Geleidehondeninstructeur: Hond opleiden tot geleidehond
KNGF Geleidehonden in Amstelveen leidt verschillende soorten geleidehonden op, waaronder autismehonden voor kinderen, buddyhonden, hulphonden voor mensen in een rolstoel en uiteraard ook blindengeleidehonden. Jaarlijks leiden de geleidehondeninstructeurs van KNGF ongeveer honderd blindengeleidehonden op. De opleiding tot instructeur is bijzonder intensief en duurt drie jaar, waarbij de leerling gedurende deze periode fulltime in dienst is bij KNGF.

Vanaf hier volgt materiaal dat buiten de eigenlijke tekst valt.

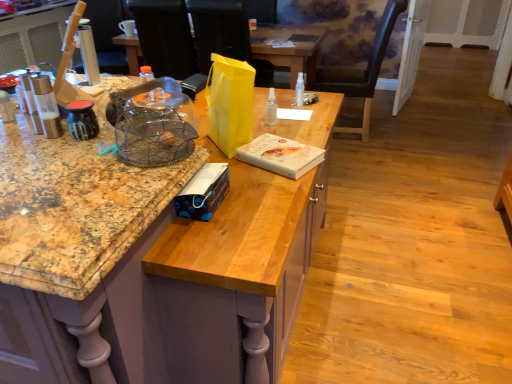 Find the location of a particular element. The width and height of the screenshot is (512, 384). vacant space situated on the left part of matte black kettle at left, the 2th kitchen appliance when ordered from left to right is located at coordinates (31, 142).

Het opleiden van een geleidehond: De rol van de instructeur
Wat doet een geleidehondeninstructeur?
De geleidehondeninstructeur is de sleutel tot het succes van een geleidehond. Deze gespecialiseerde professional is verantwoordelijk voor het opleiden van honden die blinde en slechtziende mensen kunnen helpen in hun dagelijkse leven. Het werk van een instructeur gaat verder dan het trainen van de hond om specifieke commando's uit te voeren; het omvat ook het ontwikkelen van de juiste interactie tussen hond en eigenaar. De instructeur zorgt ervoor dat de hond leert om veilig te navigeren in verschillende omgevingen, obstakels te vermijden, en zijn eigenaar effectief te begeleiden.
Vaardigheden en verantwoordelijkheden van een geleidehondeninstructeur
Een geleidehondeninstructeur moet beschikken over een breed scala aan vaardigheden, waaronder geduld, inzicht in hondengedrag en een diepe kennis van de menselijke interactie met honden. De instructeur is in staat om honden te motiveren, te corrigeren en te trainen op manieren die hen helpen om hun rol als geleidehond optimaal te vervullen. Dit vereist het vermogen om zowel de hond als de cliënt te begrijpen en hen te begeleiden naar een succesvolle relatie.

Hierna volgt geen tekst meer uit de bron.